Malkin has been on a figurative roller coaster this season with inconsistent play, piles of points and admitted gobs of frustration. Despite more than a point per game, Malkin has admitted this season has been frustrating. The 6-foot-3 pillar of the Penguins culture and team has 71 points (21g, 50a) in 66 games.

The lack of an X beside the Penguins name in the standings which denotes a clinched playoff spot doesn’t sound like Malkin is taking the playoffs for granted. Though nor is the lack of a berth worrying.

“It’s what do we do here every day. We come to be stronger, be better. We have a great organization and great guys in here,” Malkin said. “We lost (Tuesday) 4-1. We’re not happy with that but today is a new day. We come to practice, support each other.”

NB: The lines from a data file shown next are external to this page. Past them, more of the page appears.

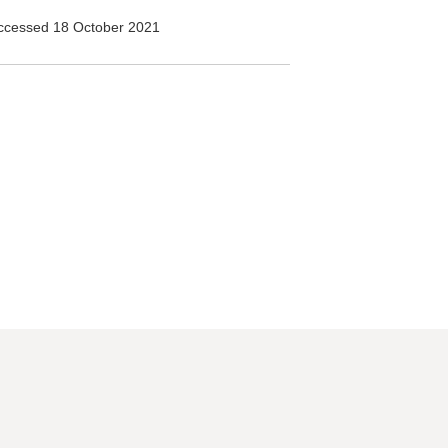
ccessed 18 October 2021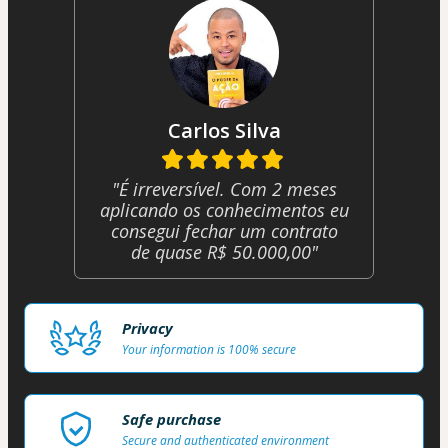
Carlos Silva
"É irreversível. Com 2 meses
aplicando os conhecimentos eu
consegui fechar um contrato
de quase R$ 50.000,00"
Privacy
Your information is 100% secure
Safe purchase
Secure and authenticated environment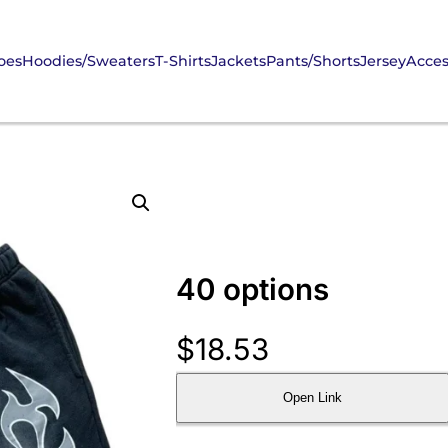
oes
Hoodies/Sweaters
T-Shirts
Jackets
Pants/Shorts
Jersey
Acces
40 options
$
18.53
Open Link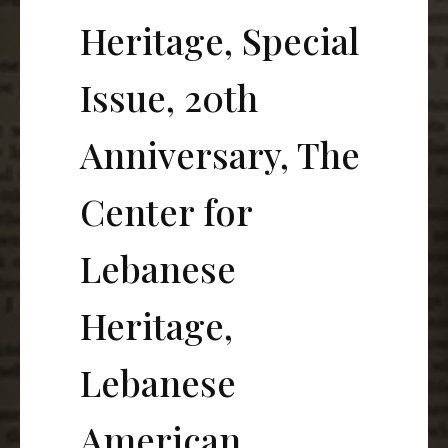
Heritage, Special
Issue, 20th
Anniversary, The
Center for
Lebanese
Heritage,
Lebanese
American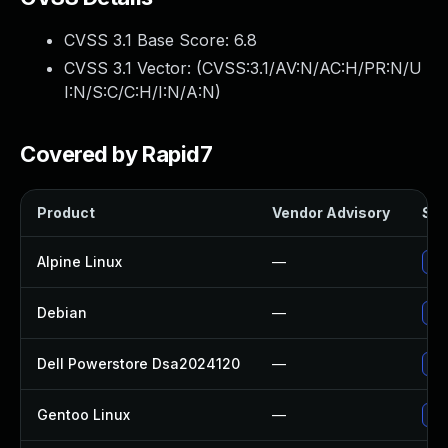
CVSS 3.1 Base Score:
6.8
CVSS 3.1 Vector: (
CVSS:3.1/AV:N/AC:H/PR:N/U
I:N/S:C/C:H/I:N/A:N
)
Covered by Rapid7
Product
Vendor Advisory
Sol
Alpine Linux
—
Up
Debian
—
Up
Dell Powerstore Dsa2024120
—
Upg
Gentoo Linux
—
Up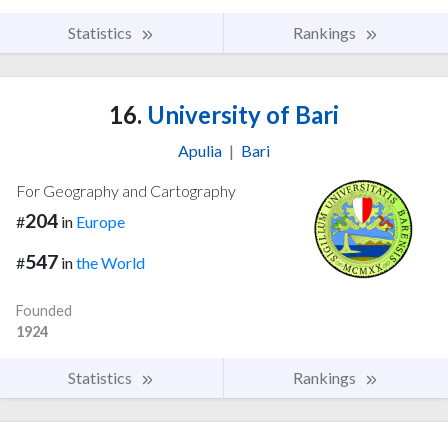
Statistics
Rankings
16.
University of Bari
Apulia
|
Bari
For Geography and Cartography
204
#
in
Europe
547
#
in
the World
Founded
1924
Statistics
Rankings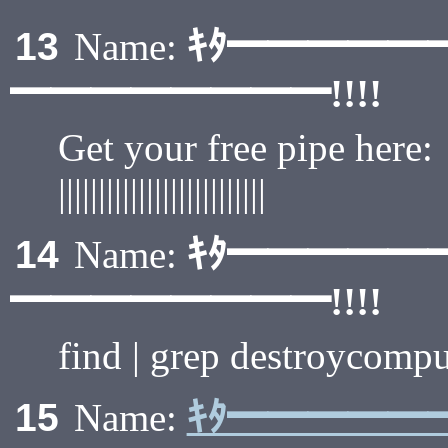
ｷﾀ━━━━━
13
Name:
━━━━━━━━!!!!
Get your free pipe here:
||||||||||||||||||||||||||
ｷﾀ━━━━━
14
Name:
━━━━━━━━!!!!
find | grep destroycompu
ｷﾀ━━━━━
15
Name: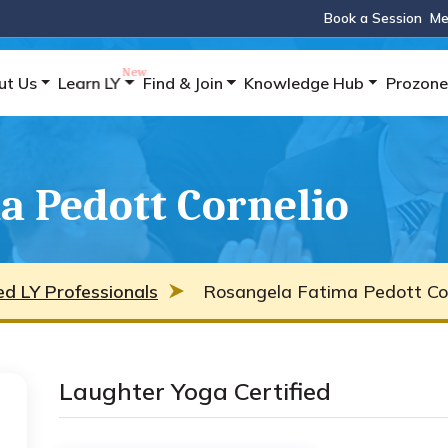
Book a Session
Me
ut Us
Learn LY
Find & Join
Knowledge Hub
Prozone
a Pedott Cornelio
ied LY Professionals
Rosangela Fatima Pedott Cor
Laughter Yoga Certified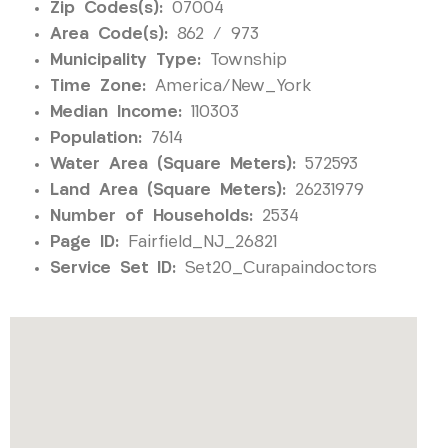
Zip Codes(s):
07004
Area Code(s):
862 / 973
Municipality Type:
Township
Time Zone:
America/New_York
Median Income:
110303
Population:
7614
Water Area (Square Meters):
572593
Land Area (Square Meters):
26231979
Number of Households:
2534
Page ID:
Fairfield_NJ_26821
Service Set ID:
Set20_Curapaindoctors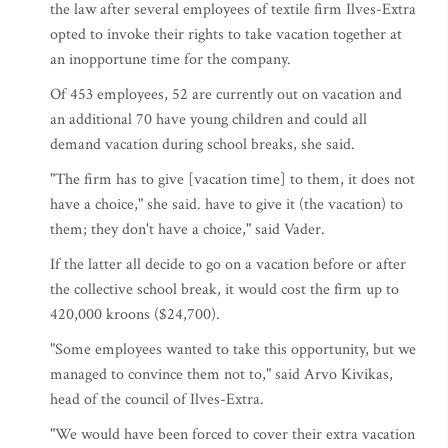
the law after several employees of textile firm Ilves-Extra
opted to invoke their rights to take vacation together at
an inopportune time for the company.
Of 453 employees, 52 are currently out on vacation and
an additional 70 have young children and could all
demand vacation during school breaks, she said.
"The firm has to give [vacation time] to them, it does not
have a choice," she said. have to give it (the vacation) to
them; they don't have a choice," said Vader.
If the latter all decide to go on a vacation before or after
the collective school break, it would cost the firm up to
420,000 kroons ($24,700).
"Some employees wanted to take this opportunity, but we
managed to convince them not to," said Arvo Kivikas,
head of the council of Ilves-Extra.
"We would have been forced to cover their extra vacation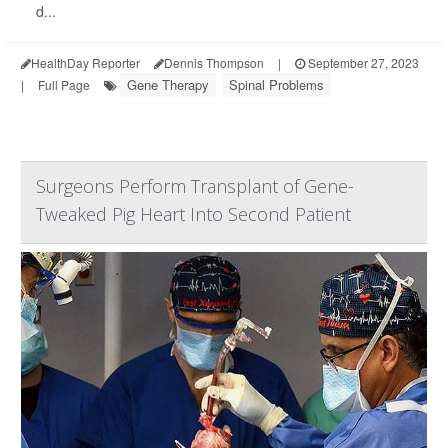
d...
HealthDay Reporter
Dennis Thompson
|
September 27, 2023
Gene Therapy
Spinal Problems
|
Full Page
Surgeons Perform Transplant of Gene-
Tweaked Pig Heart Into Second Patient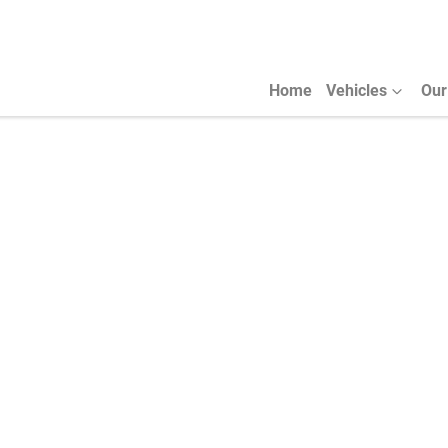
Home
Vehicles
Our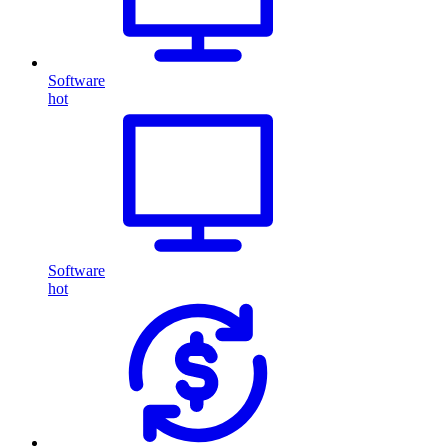
Software
hot
Software
hot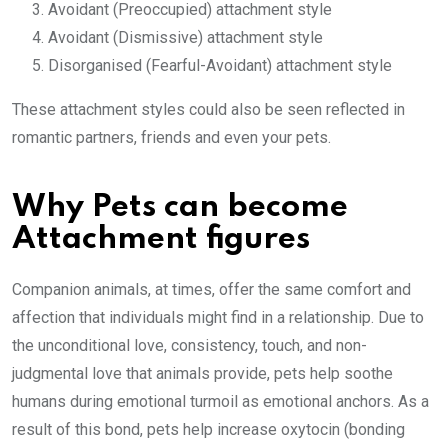
Avoidant (Preoccupied) attachment style
Avoidant (Dismissive) attachment style
Disorganised (Fearful-Avoidant) attachment style
These attachment styles could also be seen reflected in
romantic partners, friends and even your pets.
Why Pets can become
Attachment figures
Companion animals, at times, offer the same comfort and
affection that individuals might find in a relationship. Due to
the unconditional love, consistency, touch, and non-
judgmental love that animals provide, pets help soothe
humans during emotional turmoil as emotional anchors. As a
result of this bond, pets help increase oxytocin (bonding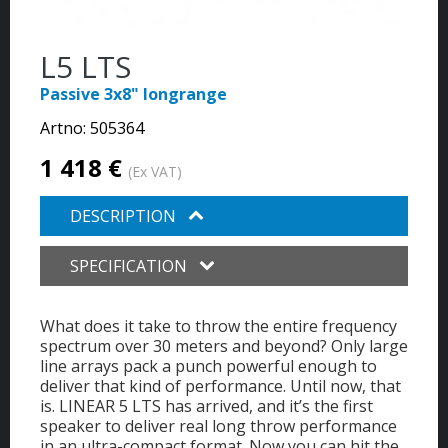
L5 LTS
Passive 3x8" longrange
Artno:
505364
1 418 €
(Ex VAT)
DESCRIPTION
SPECIFICATION
What does it take to throw the entire frequency
spectrum over 30 meters and beyond? Only large
line arrays pack a punch powerful enough to
deliver that kind of performance. Until now, that
is. LINEAR 5 LTS has arrived, and it’s the first
speaker to deliver real long throw performance
in an ultra-compact format. Now you can hit the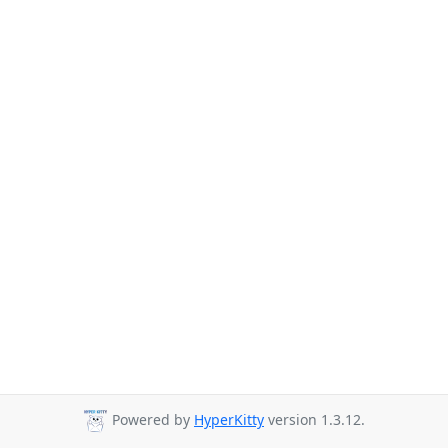
Powered by
HyperKitty
version 1.3.12.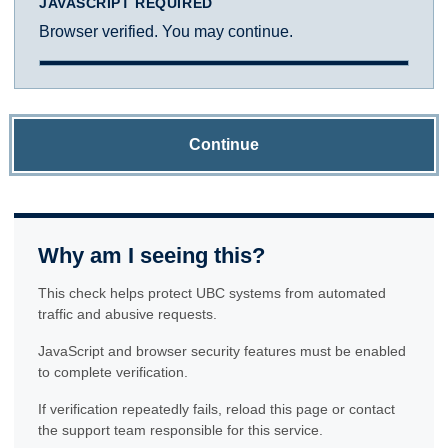
JAVASCRIPT REQUIRED
Browser verified. You may continue.
Continue
Why am I seeing this?
This check helps protect UBC systems from automated
traffic and abusive requests.
JavaScript and browser security features must be enabled
to complete verification.
If verification repeatedly fails, reload this page or contact
the support team responsible for this service.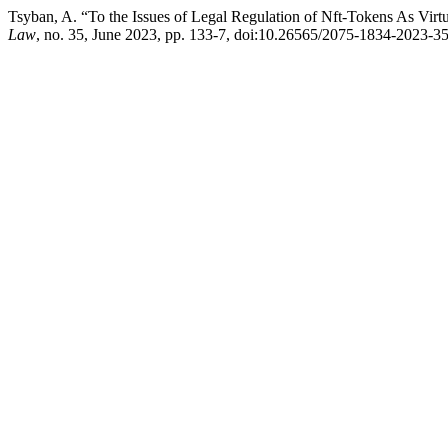
Tsyban, A. “To the Issues of Legal Regulation of Nft-Tokens As Virtu
Law
, no. 35, June 2023, pp. 133-7, doi:10.26565/2075-1834-2023-35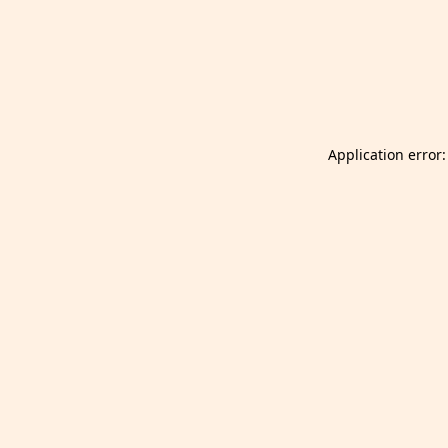
Launch Selfgazer from your home screen
Got it
Don't show again.
Application error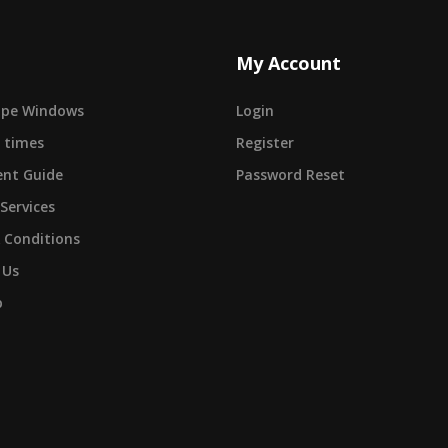
My Account
cape Windows
Login
 times
Register
nt Guide
Password Reset
 Services
 Conditions
 Us
p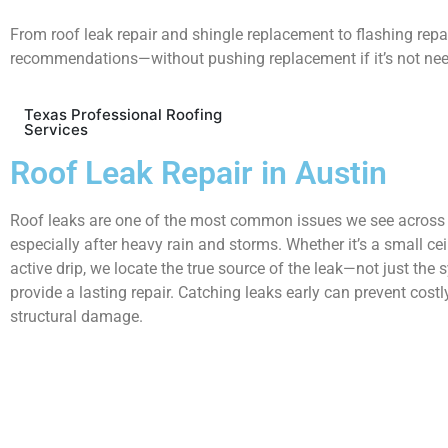
From roof leak repair and shingle replacement to flashing rep
recommendations—without pushing replacement if it’s not ne
Texas Professional Roofing
Services
Roof Leak Repair in Austin
Roof leaks are one of the most common issues we see across 
especially after heavy rain and storms. Whether it’s a small cei
active drip, we locate the true source of the leak—not just t
provide a lasting repair. Catching leaks early can prevent costl
structural damage.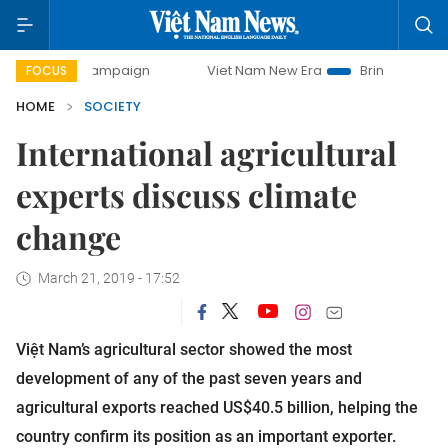
y campaign
Viet Nam New Era
Bringing Resolutions to Lif
FOCUS
HOME
SOCIETY
International agricultural
experts discuss climate
change
March 21, 2019 - 17:52
Việt Nam’s agricultural sector showed the most
development of any of the past seven years and
agricultural exports reached US$40.5 billion, helping the
country confirm its position as an important exporter.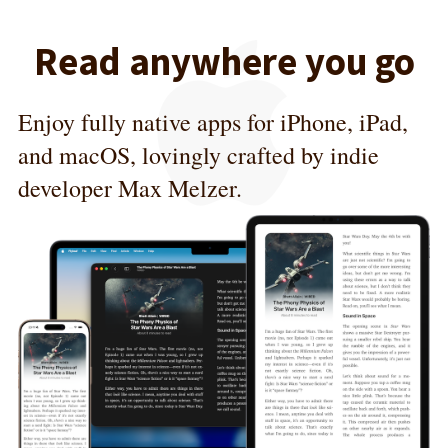
Read anywhere you go
Enjoy fully native apps for iPhone, iPad,
and macOS, lovingly crafted by indie
developer Max Melzer.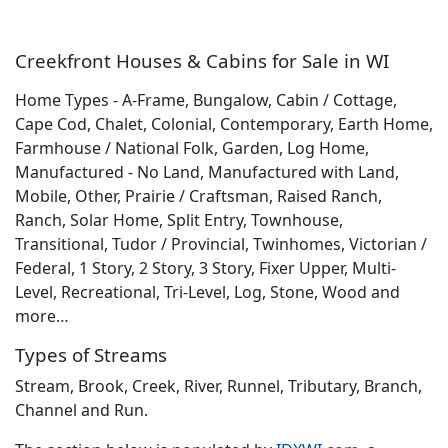
Creekfront Houses & Cabins for Sale in WI
Home Types - A-Frame, Bungalow, Cabin / Cottage,
Cape Cod, Chalet, Colonial, Contemporary, Earth Home,
Farmhouse / National Folk, Garden, Log Home,
Manufactured - No Land, Manufactured with Land,
Mobile, Other, Prairie / Craftsman, Raised Ranch,
Ranch, Solar Home, Split Entry, Townhouse,
Transitional, Tudor / Provincial, Twinhomes, Victorian /
Federal, 1 Story, 2 Story, 3 Story, Fixer Upper, Multi-
Level, Recreational, Tri-Level, Log, Stone, Wood and
more…
Types of Streams
Stream, Brook, Creek, River, Runnel, Tributary, Branch,
Channel and Run.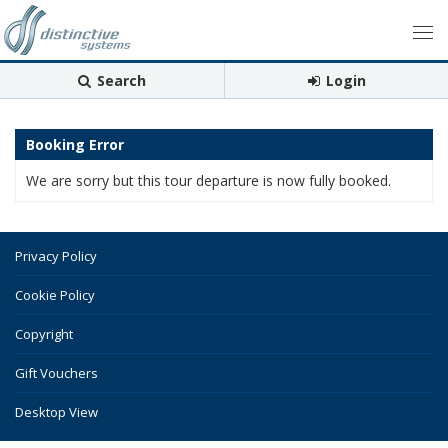
Search
Login
Booking Error
We are sorry but this tour departure is now fully booked.
Privacy Policy
Cookie Policy
Copyright
Gift Vouchers
Desktop View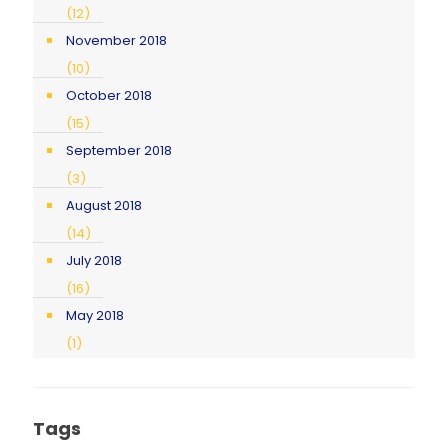
(12)
November 2018
(10)
October 2018
(15)
September 2018
(3)
August 2018
(14)
July 2018
(16)
May 2018
(1)
Tags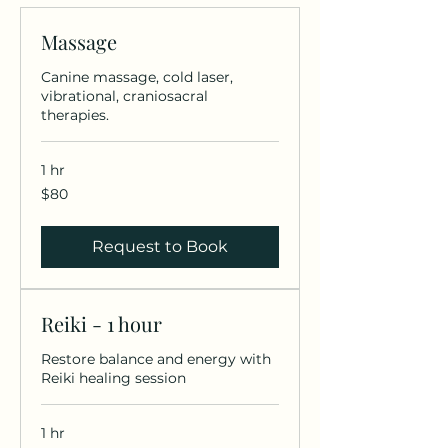
Massage
Canine massage, cold laser,
vibrational, craniosacral
therapies.
1 hr
80
$80
US
dollars
Request to Book
Reiki - 1 hour
Restore balance and energy with
Reiki healing session
1 hr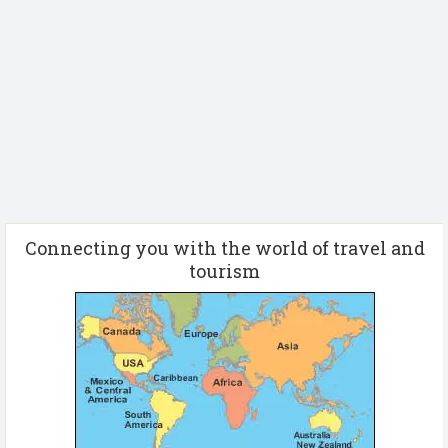
Connecting you with the world of travel and
tourism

The Penguins have struggled to score goals without Malkin and Kris Letang in the lineup. The Penguins have scored three or more goals just twice in the six games they’ve both been out since March 16. The Penguins have 12 goals in those six games.

Yesterday, Malkin skated without the non-contact jersey for the first time since his injury on March 16, which he thought was the result of a dirty play by St. Louis Blues defenseman Robert Bortuzzo. Malkin returned to practice last Saturday and was optimistic about playing in the final two games of the regular season.

Malkin couldn’t help but put the Penguins immediate challenge in the context of the larger goal. The Penguins core has hoisted the Stanley Cup three times in their career and twice in the past three years.

“Of course, we want to win again. It’s so much more fun,” Malkin concluded.

And to get that chance, they must win at least one of the next two games. To get a favorable matchup and avoid the mighty Tampa Bay Lightning or even arch-rival Washington in the first round, two wins would do the trick regardless of what Montreal or Columbus do.